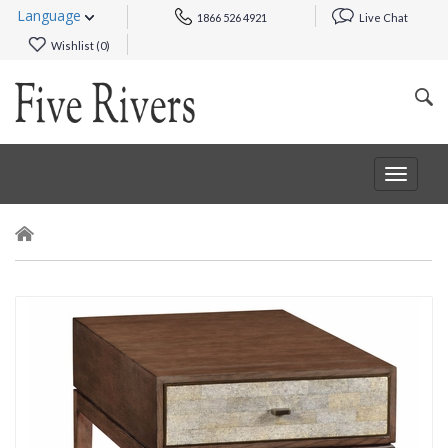
Language
1866 526 4921
Live Chat
Wishlist (
0
)
Toggle
navigat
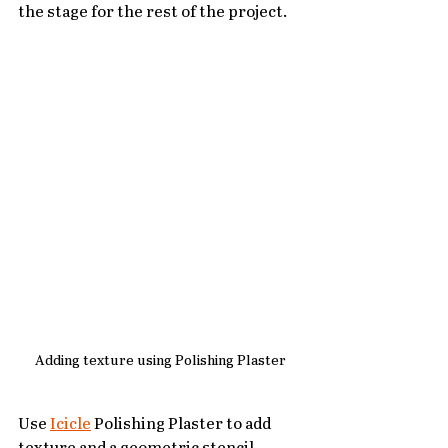
the stage for the rest of the project.
Adding texture using Polishing Plaster
Use 
Icicle
 Polishing Plaster to add 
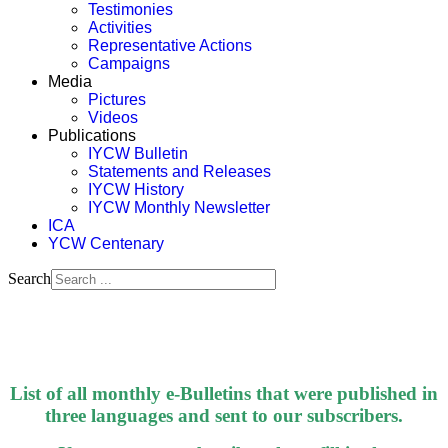
Testimonies
Activities
Representative Actions
Campaigns
Media
Pictures
Videos
Publications
IYCW Bulletin
Statements and Releases
IYCW History
IYCW Monthly Newsletter
ICA
YCW Centenary
Search
List of all monthly e-Bulletins that were published in
three languages and sent to our subscribers.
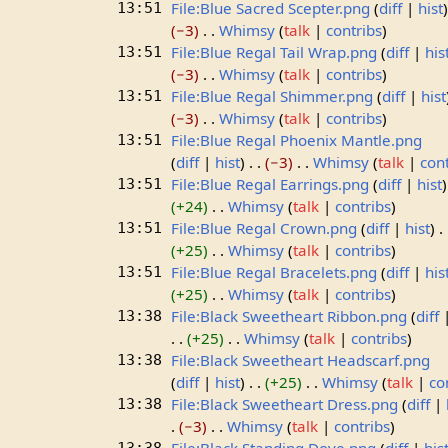
File:Blue Sacred Scepter.png
diff
hist
13:51
−3
Whimsy
talk
contribs
File:Blue Regal Tail Wrap.png
diff
his
13:51
−3
Whimsy
talk
contribs
File:Blue Regal Shimmer.png
diff
hist
13:51
−3
Whimsy
talk
contribs
File:Blue Regal Phoenix Mantle.png
13:51
diff
hist
−3
Whimsy
talk
con
File:Blue Regal Earrings.png
diff
hist
13:51
+24
Whimsy
talk
contribs
File:Blue Regal Crown.png
diff
hist
13:51
+25
Whimsy
talk
contribs
File:Blue Regal Bracelets.png
diff
his
13:51
+25
Whimsy
talk
contribs
File:Black Sweetheart Ribbon.png
diff
13:38
+25
Whimsy
talk
contribs
File:Black Sweetheart Headscarf.png
13:38
diff
hist
+25
Whimsy
talk
co
File:Black Sweetheart Dress.png
diff
13:38
−3
Whimsy
talk
contribs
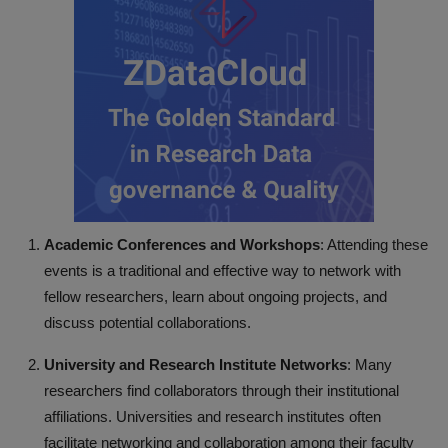
Academic Conferences and Workshops
: Attending these
events is a traditional and effective way to network with
fellow researchers, learn about ongoing projects, and
discuss potential collaborations.
University and Research Institute Networks
: Many
researchers find collaborators through their institutional
affiliations. Universities and research institutes often
facilitate networking and collaboration among their faculty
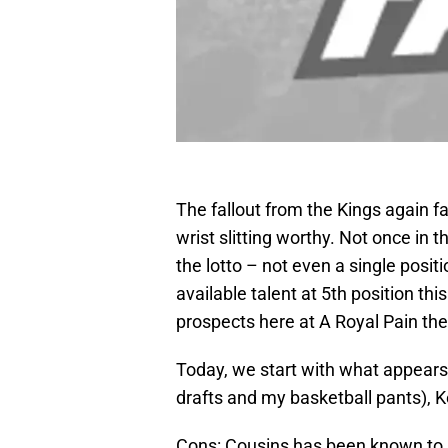
The fallout from the Kings again f
wrist slitting worthy. Not once in
the lotto – not even a single posit
available talent at 5th position thi
prospects here at A Royal Pain the
Today, we start with what appears 
drafts and my basketball pants),
Cons: Cousins has been known to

WORK INSTRUCTION:
Counting only lines that contain the word "Black", state how many appear in the entries, and add nothing.

THE COMPLETED TASK:
3